> [RECORDS PROVIDED]:
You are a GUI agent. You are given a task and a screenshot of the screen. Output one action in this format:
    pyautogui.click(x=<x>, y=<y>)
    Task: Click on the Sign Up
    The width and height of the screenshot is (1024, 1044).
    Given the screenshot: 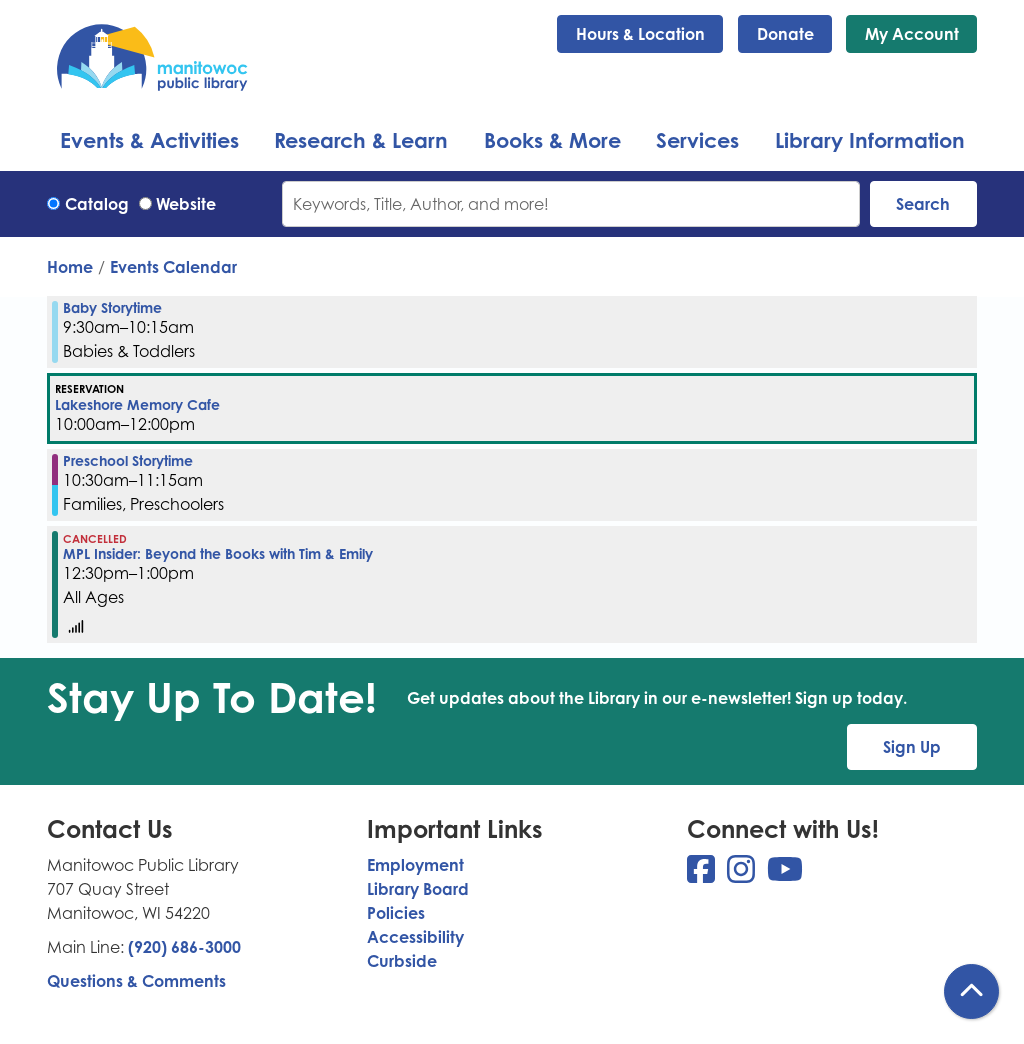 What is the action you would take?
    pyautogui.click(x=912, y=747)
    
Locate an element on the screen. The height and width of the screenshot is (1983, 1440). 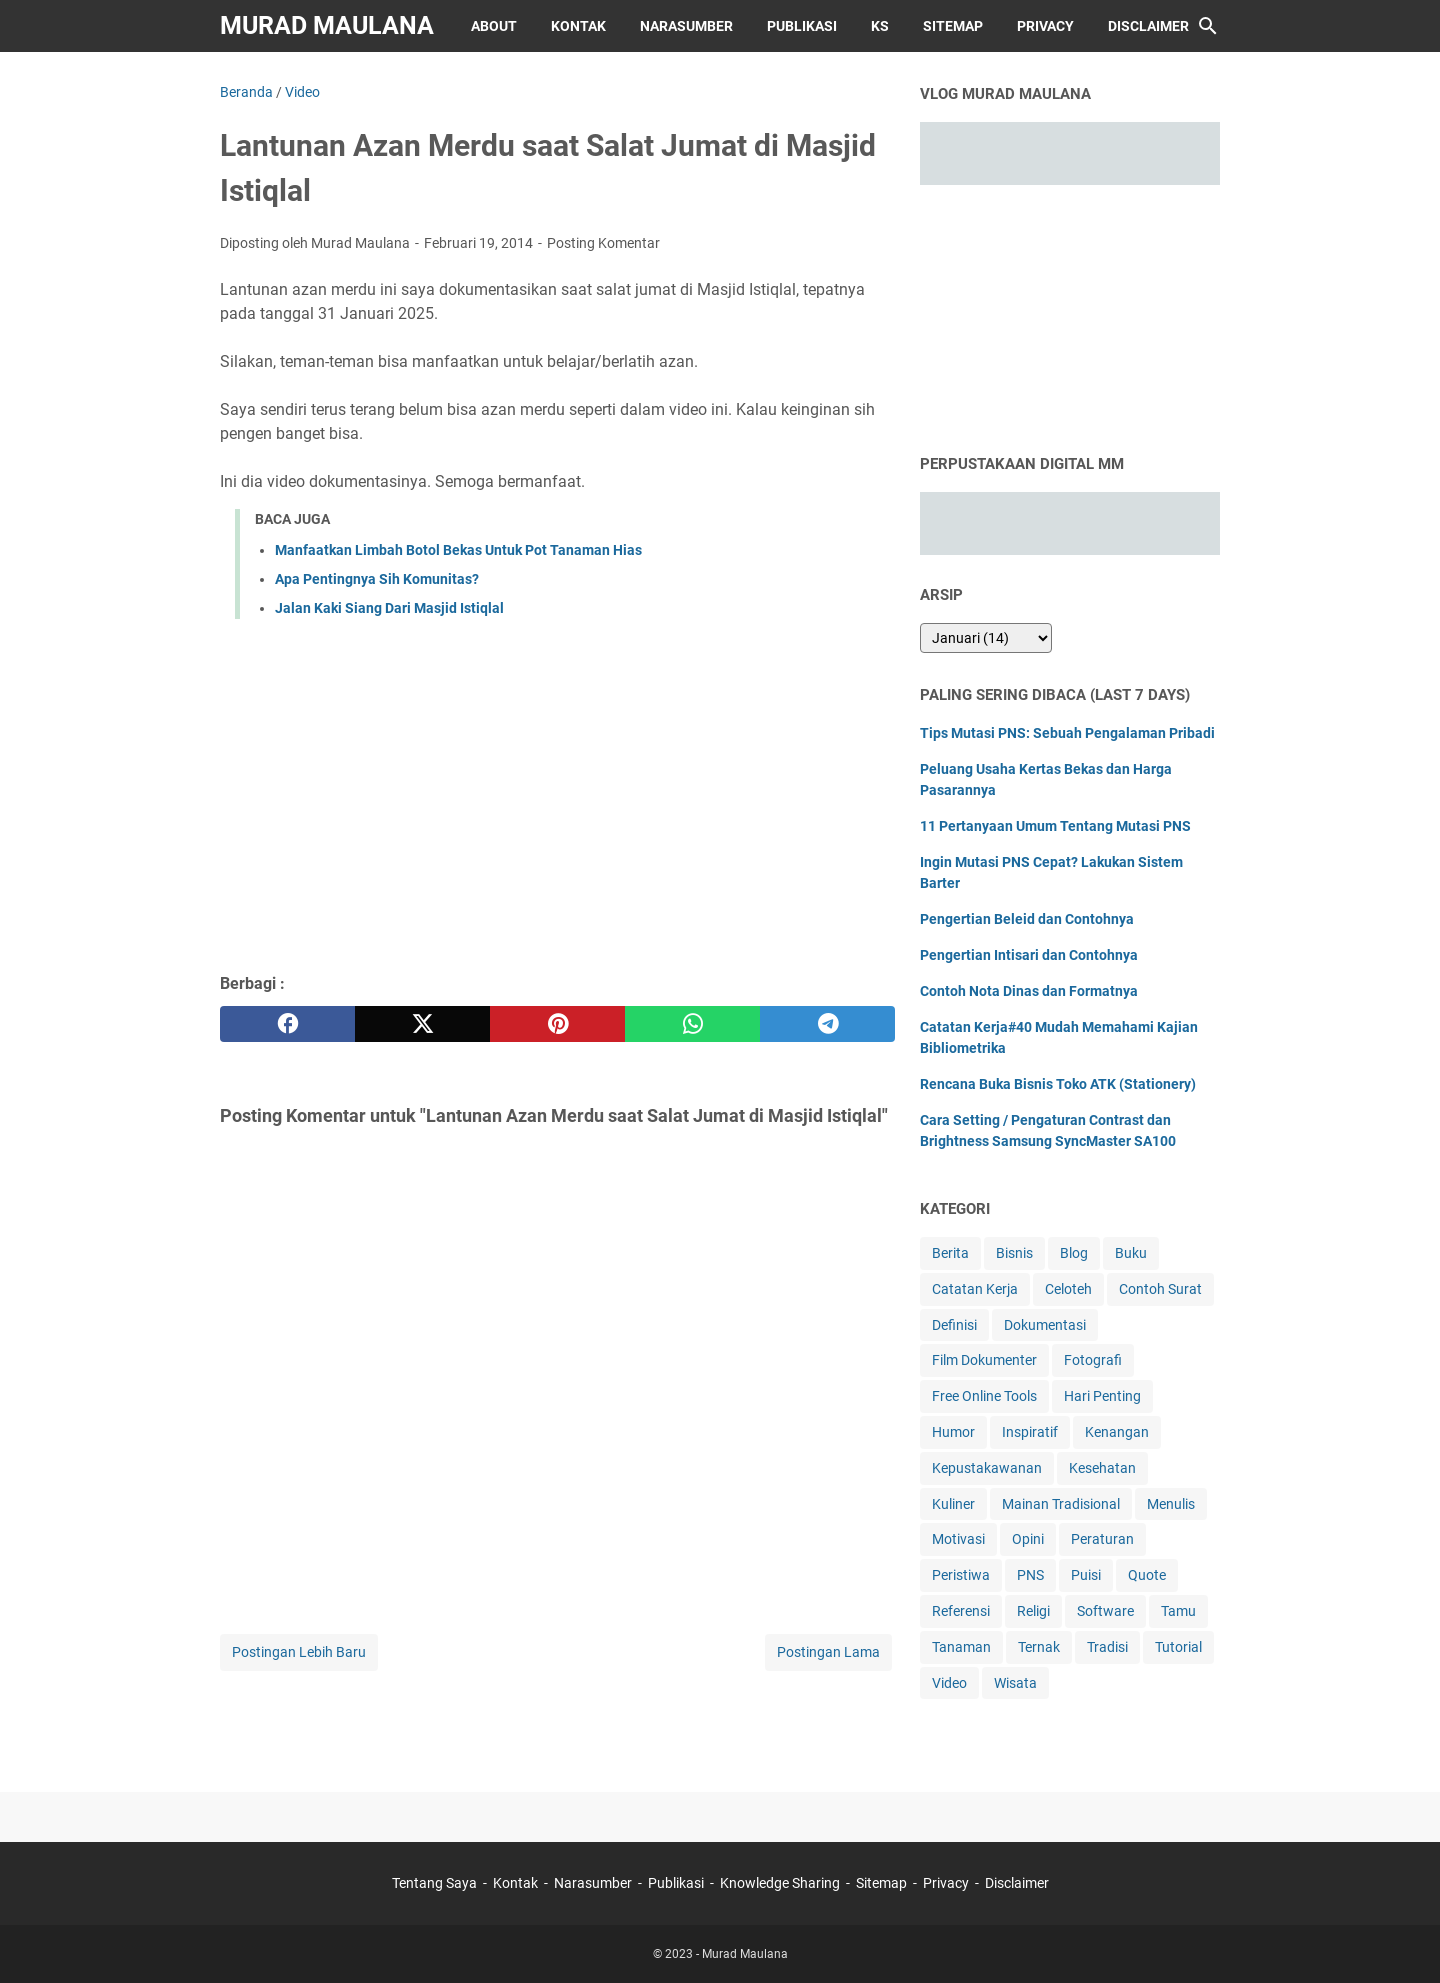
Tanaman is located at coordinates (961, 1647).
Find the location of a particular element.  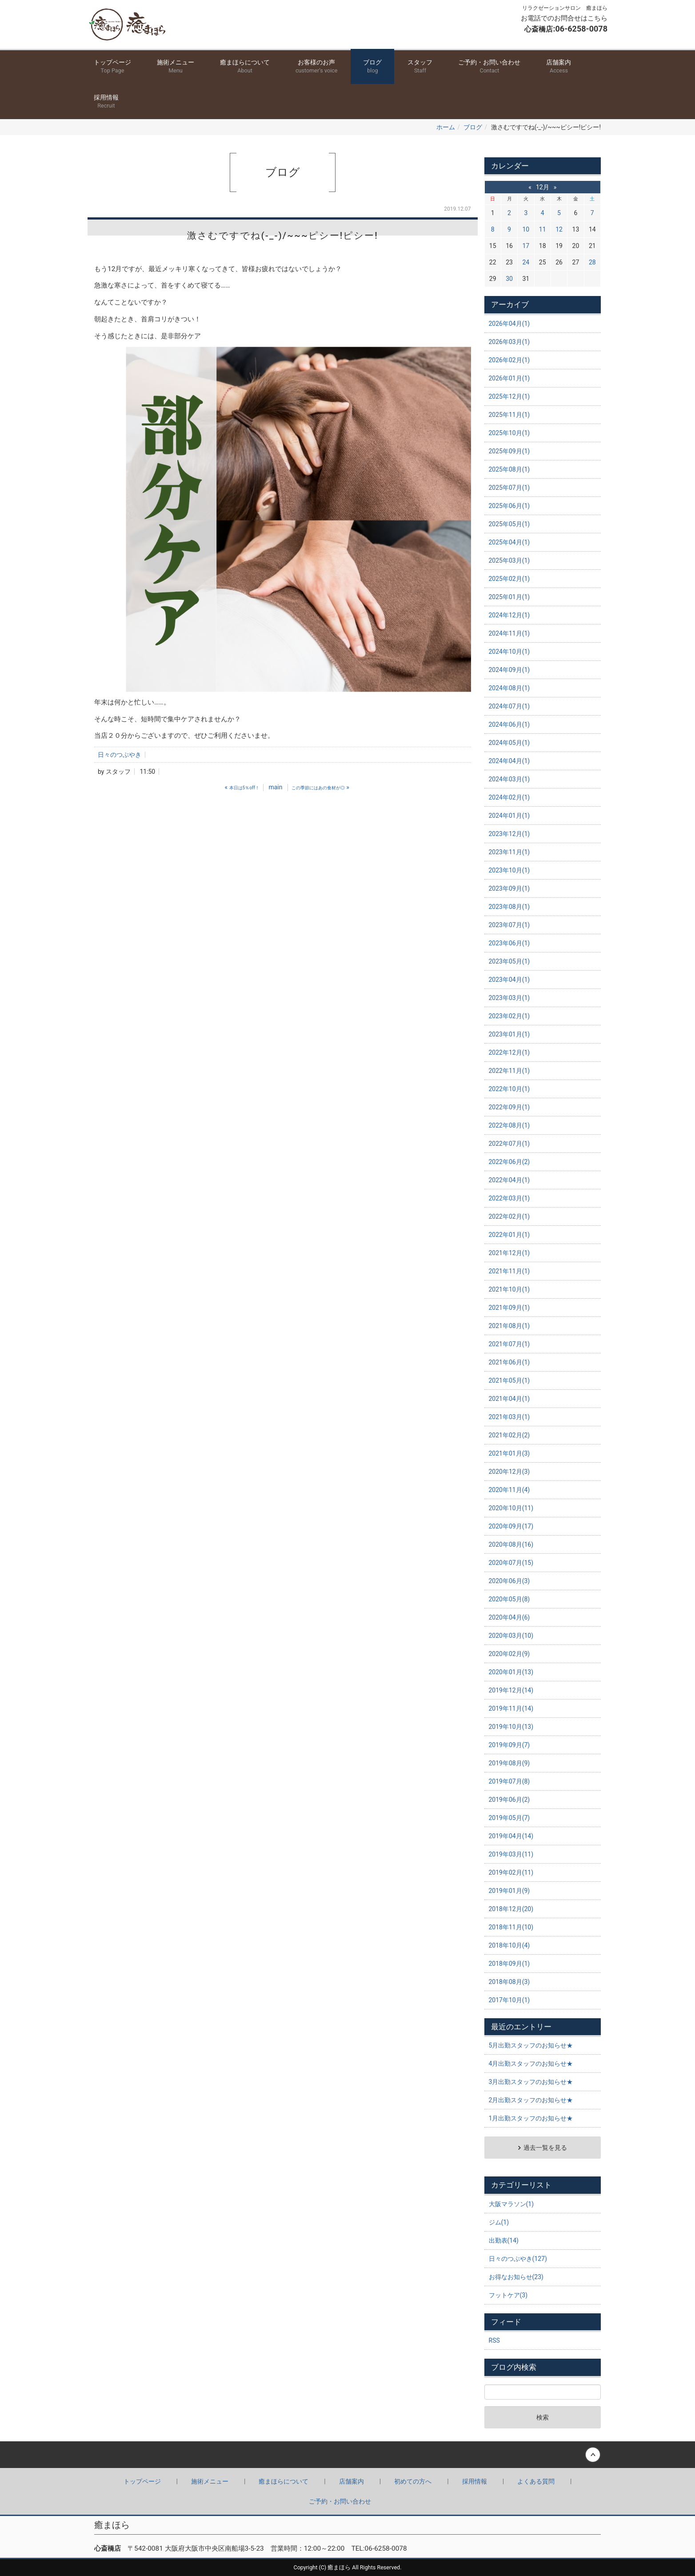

> [WHAT NEEDS TO BE DONE]:
Transcribe exactly, and only, the lines from the opening line of the records through the line containing "The width and".

> [COMPLETED TASK]:
You are a GUI agent. You are given a task and a screenshot of the screen. Output one action in this format:
    pyautogui.click(x=<x>, y=<y>)
    Task: Click on the Sign Up
    The width and height of the screenshot is (1024, 1044).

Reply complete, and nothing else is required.